“Metrum” carries out major airborne laser scanning project in Spain
Land surveying and territorial planning company “Metrum” has begun a project in Spain, during which data will be obtained by performing airborne laser scanning, and will then be preprocessed for the needs of the National Geographic Institute of Spain.“Metrum’s” specialized airplane Pilatus PC-6 is performing airborne laser scanning of terrain in the autonomous community of Castile and León, covering an area of 29,000 square kilometers. It is planned to obtain and preprocess all necessary data within two months. The laser scanning data are to be used for terrain modeling, as well as for the development of orthophoto maps.

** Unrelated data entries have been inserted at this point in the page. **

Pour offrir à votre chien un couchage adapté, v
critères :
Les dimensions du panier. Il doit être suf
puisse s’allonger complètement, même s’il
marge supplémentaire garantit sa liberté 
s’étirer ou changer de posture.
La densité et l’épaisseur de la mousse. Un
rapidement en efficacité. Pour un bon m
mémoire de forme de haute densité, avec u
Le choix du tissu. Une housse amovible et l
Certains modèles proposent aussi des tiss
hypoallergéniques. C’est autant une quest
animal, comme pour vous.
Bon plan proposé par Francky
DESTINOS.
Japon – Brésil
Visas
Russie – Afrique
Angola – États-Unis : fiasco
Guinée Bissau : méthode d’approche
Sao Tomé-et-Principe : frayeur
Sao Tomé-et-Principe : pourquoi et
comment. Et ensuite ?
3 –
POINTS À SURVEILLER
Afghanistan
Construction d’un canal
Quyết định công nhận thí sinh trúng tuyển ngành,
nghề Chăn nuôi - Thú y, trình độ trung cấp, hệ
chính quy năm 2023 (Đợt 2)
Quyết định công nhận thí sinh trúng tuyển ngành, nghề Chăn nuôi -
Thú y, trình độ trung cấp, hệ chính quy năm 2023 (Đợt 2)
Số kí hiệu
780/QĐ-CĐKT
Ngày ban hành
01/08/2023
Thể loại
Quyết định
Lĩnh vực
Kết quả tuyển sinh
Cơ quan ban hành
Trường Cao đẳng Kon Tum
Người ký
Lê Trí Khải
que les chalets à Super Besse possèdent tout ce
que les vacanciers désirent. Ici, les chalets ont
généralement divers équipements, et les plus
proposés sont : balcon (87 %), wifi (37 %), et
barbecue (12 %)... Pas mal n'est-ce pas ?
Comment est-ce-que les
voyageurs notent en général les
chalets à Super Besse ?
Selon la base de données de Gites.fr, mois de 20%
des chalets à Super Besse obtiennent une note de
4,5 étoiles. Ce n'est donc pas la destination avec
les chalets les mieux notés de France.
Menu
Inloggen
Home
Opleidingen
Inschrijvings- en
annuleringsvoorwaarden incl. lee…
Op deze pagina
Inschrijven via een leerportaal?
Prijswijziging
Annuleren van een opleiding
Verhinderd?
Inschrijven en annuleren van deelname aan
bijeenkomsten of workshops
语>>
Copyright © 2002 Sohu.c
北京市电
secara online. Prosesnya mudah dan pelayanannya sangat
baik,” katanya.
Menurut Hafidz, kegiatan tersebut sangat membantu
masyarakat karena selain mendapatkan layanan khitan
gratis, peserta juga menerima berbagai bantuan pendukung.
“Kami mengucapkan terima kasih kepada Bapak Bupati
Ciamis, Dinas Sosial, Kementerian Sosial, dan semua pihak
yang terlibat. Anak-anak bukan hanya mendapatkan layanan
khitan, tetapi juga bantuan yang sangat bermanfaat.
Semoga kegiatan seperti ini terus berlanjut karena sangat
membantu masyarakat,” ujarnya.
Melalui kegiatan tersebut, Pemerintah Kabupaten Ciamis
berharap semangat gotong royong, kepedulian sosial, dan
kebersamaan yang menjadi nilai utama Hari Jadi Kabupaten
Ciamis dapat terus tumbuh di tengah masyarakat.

This is already the second project carried out by “Metrum” in Spain. In 2009, the company performed high-resolution aerial photographing of ground surface and terrain airborne laser scanning in the territory of the Canary Islands, covering an area of 9,000 square kilometers. The data collected by “Metrum” were used to develop various cartographic materials.

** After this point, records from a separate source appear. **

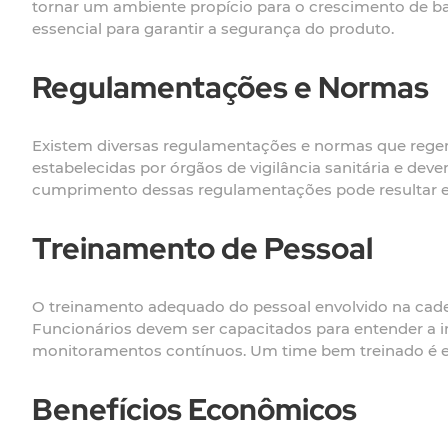
tornar um ambiente propício para o crescimento de bac
essencial para garantir a segurança do produto.
Regulamentações e Normas
Existem diversas regulamentações e normas que regem 
estabelecidas por órgãos de vigilância sanitária e de
cumprimento dessas regulamentações pode resultar e
Treinamento de Pessoal
O treinamento adequado do pessoal envolvido na cadei
Funcionários devem ser capacitados para entender a i
monitoramentos contínuos. Um time bem treinado é esse
Benefícios Econômicos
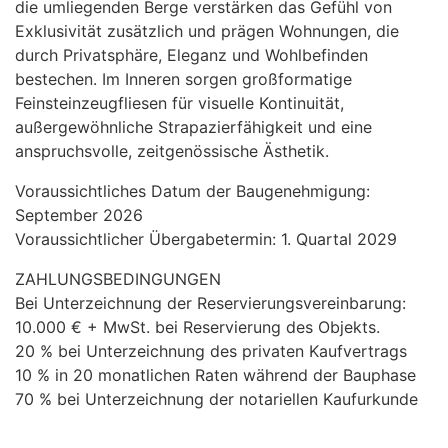
die umliegenden Berge verstärken das Gefühl von
Exklusivität zusätzlich und prägen Wohnungen, die
durch Privatsphäre, Eleganz und Wohlbefinden
bestechen. Im Inneren sorgen großformatige
Feinsteinzeugfliesen für visuelle Kontinuität,
außergewöhnliche Strapazierfähigkeit und eine
anspruchsvolle, zeitgenössische Ästhetik.
Voraussichtliches Datum der Baugenehmigung:
September 2026
Voraussichtlicher Übergabetermin: 1. Quartal 2029
ZAHLUNGSBEDINGUNGEN
Bei Unterzeichnung der Reservierungsvereinbarung:
10.000 € + MwSt. bei Reservierung des Objekts.
20 % bei Unterzeichnung des privaten Kaufvertrags
10 % in 20 monatlichen Raten während der Bauphase
70 % bei Unterzeichnung der notariellen Kaufurkunde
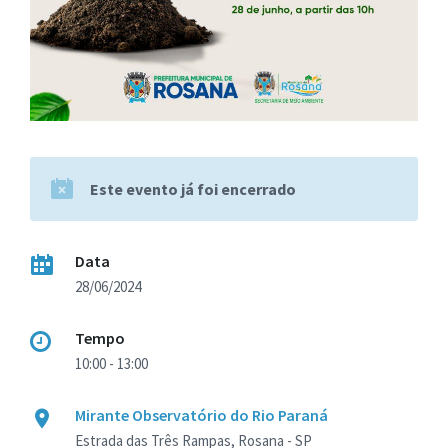
Este evento já foi encerrado
Data
28/06/2024
Tempo
10:00 - 13:00
Mirante Observatório do Rio Paraná
Estrada das Três Rampas, Rosana - SP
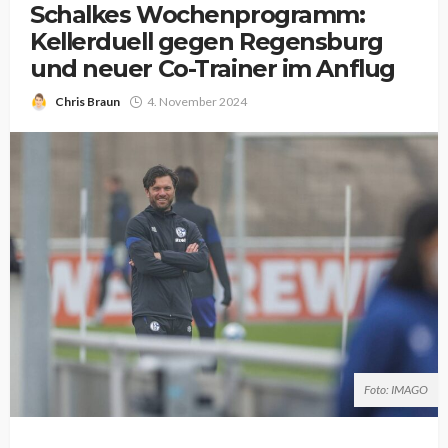
Schalkes Wochenprogramm:
Kellerduell gegen Regensburg
und neuer Co-Trainer im Anflug
Chris Braun
4. November 2024
Foto: IMAGO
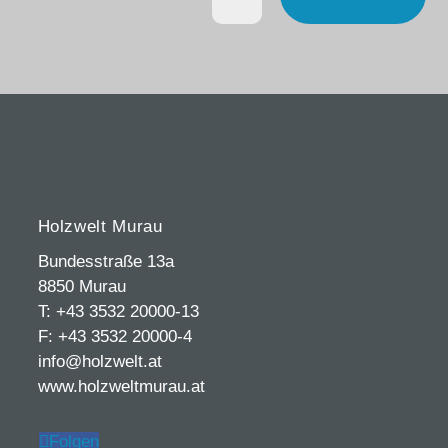
Holzwelt Murau
Bundesstraße 13a
8850 Murau
T: +43 3532 20000-13
F: +43 3532 20000-4
info@holzwelt.at
www.holzweltmurau.at
Folgen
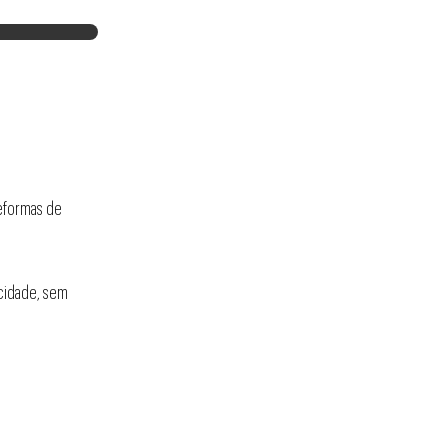
reformas de
cidade, sem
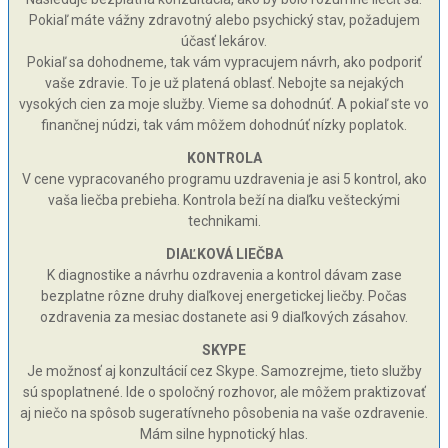
Pokiaľ máte vážny zdravotný alebo psychický stav, požadujem
účasť lekárov.
Pokiaľ sa dohodneme, tak vám vypracujem návrh, ako podporiť
vaše zdravie. To je už platená oblasť. Nebojte sa nejakých
vysokých cien za moje služby. Vieme sa dohodnúť. A pokiaľ ste vo
finančnej núdzi, tak vám môžem dohodnúť nízky poplatok.
KONTROLA
V cene vypracovaného programu uzdravenia je asi 5 kontrol, ako
vaša liečba prebieha. Kontrola beží na diaľku vešteckými
technikami.
DIAĽKOVÁ LIEČBA
K diagnostike a návrhu ozdravenia a kontrol dávam zase
bezplatne rôzne druhy diaľkovej energetickej liečby. Počas
ozdravenia za mesiac dostanete asi 9 diaľkových zásahov.
SKYPE
Je možnosť aj konzultácií cez Skype. Samozrejme, tieto služby
sú spoplatnené. Ide o spoločný rozhovor, ale môžem praktizovať
aj niečo na spôsob sugeratívneho pôsobenia na vaše ozdravenie.
Mám silne hypnotický hlas.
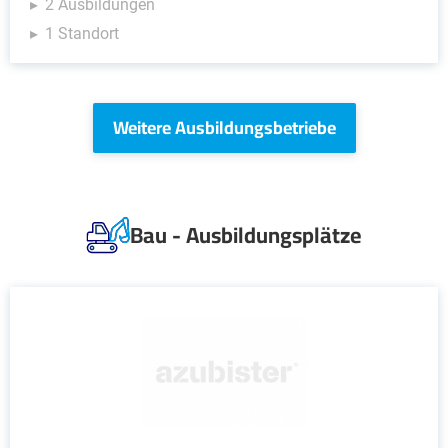
2 Ausbildungen
1 Standort
Weitere Ausbildungsbetriebe
Bau - Ausbildungsplätze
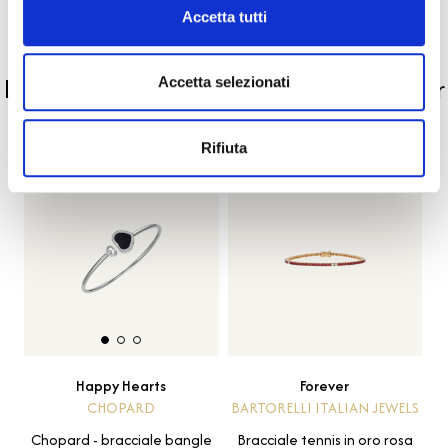
Accetta tutti
PRODOTTI SIMILI
La nostra selezione di prodotti scelti per
Accetta selezionati
te
Rifiuta
Forever
Happy Hearts
BARTORELLI ITALIAN JEWELS
CHOPARD
Bracciale tennis in oro rosa
Chopard - bracciale bangle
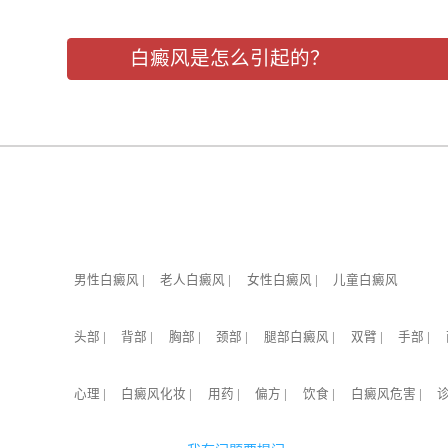
白癜风是怎么引起的？
男性白癜风
|
老人白癜风
|
女性白癜风
|
儿童白癜风
头部
|
背部
|
胸部
|
颈部
|
腿部白癜风
|
双臂
|
手部
|
心理
|
白癜风化妆
|
用药
|
偏方
|
饮食
|
白癜风危害
|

“During the project in the Canary Islands, we lived up to the clients’ expectations and proved that we are able to carry out work in accordance with the strictest quality requirements. The next contract now gives us a more stable basis for further development of the company’s operations in this region,” says Larisa Reine, “Metrum’s” chair of the board. She adds that “Metrum” is continuing active work to provide its services in other countries and regions, as well – for instance, in Norway.

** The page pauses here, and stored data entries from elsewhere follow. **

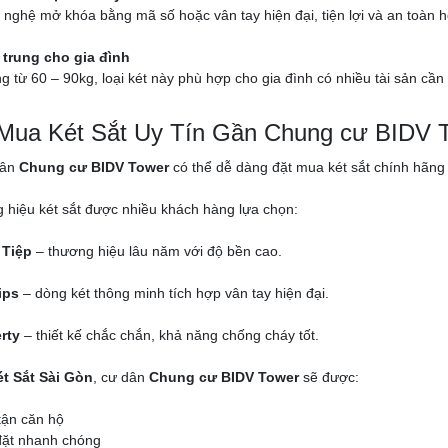
nghệ mở khóa bằng mã số hoặc vân tay hiện đại, tiện lợi và an toàn h
 trung cho gia đình
g từ 60 – 90kg, loại két này phù hợp cho gia đình có nhiều tài sản cần 
 Mua Két Sắt Uy Tín Gần Chung cư BIDV 
dân
Chung cư BIDV Tower
có thể dễ dàng đặt mua két sắt chính hãng v
 hiệu két sắt được nhiều khách hàng lựa chọn:
 Tiệp
– thương hiệu lâu năm với độ bền cao.
ips
– dòng két thông minh tích hợp vân tay hiện đại.
rty
– thiết kế chắc chắn, khả năng chống cháy tốt.
t Sắt Sài Gòn
, cư dân
Chung cư BIDV Tower
sẽ được:
tận căn hộ
đặt nhanh chóng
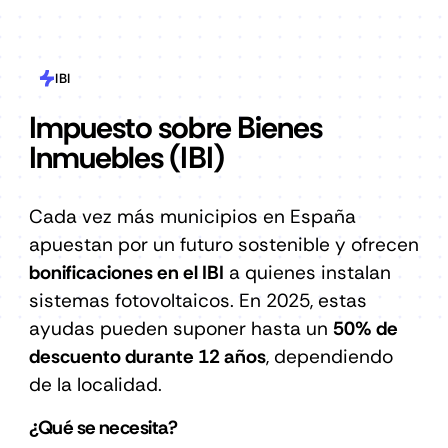
IBI
Impuesto sobre Bienes
Inmuebles (IBI)
Cada vez más municipios en España
apuestan por un futuro sostenible y ofrecen
bonificaciones en el IBI
a quienes instalan
sistemas fotovoltaicos. En 2025, estas
ayudas pueden suponer hasta un
50% de
descuento durante 12 años
, dependiendo
de la localidad.
¿Qué se necesita?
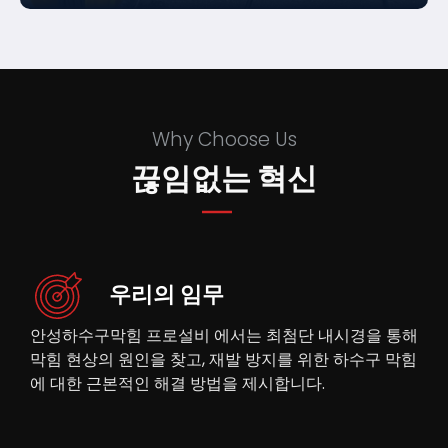
Why Choose Us
끊임없는 혁신
우리의 임무
안성하수구막힘 프로설비 에서는 최첨단 내시경을 통해
막힘 현상의 원인을 찾고, 재발 방지를 위한 하수구 막힘
에 대한 근본적인 해결 방법을 제시합니다.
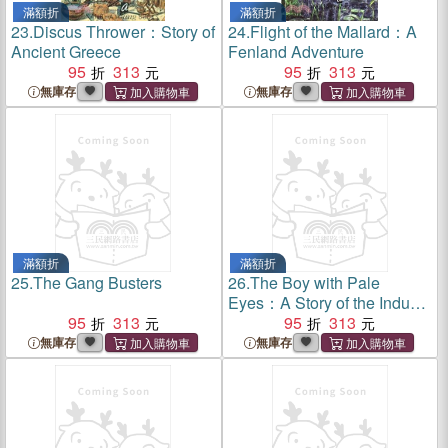
滿額折
滿額折
23.
Discus Thrower：Story of
24.
Flight of the Mallard：A
Ancient Greece
Fenland Adventure
95
313
95
313
無庫存
無庫存
滿額折
滿額折
25.
The Gang Busters
26.
The Boy with Pale
Eyes：A Story of the Indus
95
313
Valley
95
313
無庫存
無庫存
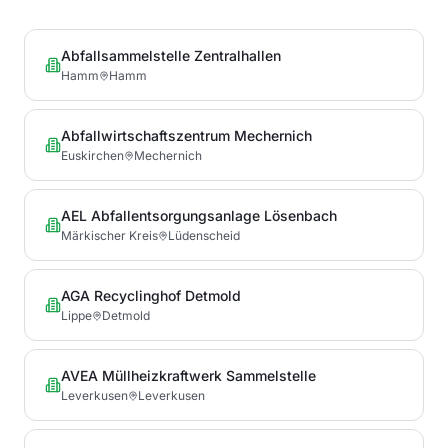
Abfallsammelstelle Zentralhallen
Hamm
Hamm
Abfallwirtschaftszentrum Mechernich
Euskirchen
Mechernich
AEL Abfallentsorgungsanlage Lösenbach
Märkischer Kreis
Lüdenscheid
AGA Recyclinghof Detmold
Lippe
Detmold
AVEA Müllheizkraftwerk Sammelstelle
Leverkusen
Leverkusen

Since 2007, when “Metrum” began offering aerial photography and airborne laser scanning services in the Baltic and European market, the company has completed projects in Latvia, Lithuania, Estonia, Finland, Romania and Spain. By using data obtained from aerial photographing and airborne laser scanning, the company’s experts have created several innovative products, as well – such as maps of air navigation obstacles for airports, assessment of the amount of mineral extraction for quarries, three-dimensional terrain models of cities, and assessment of changes in the volume of landfills.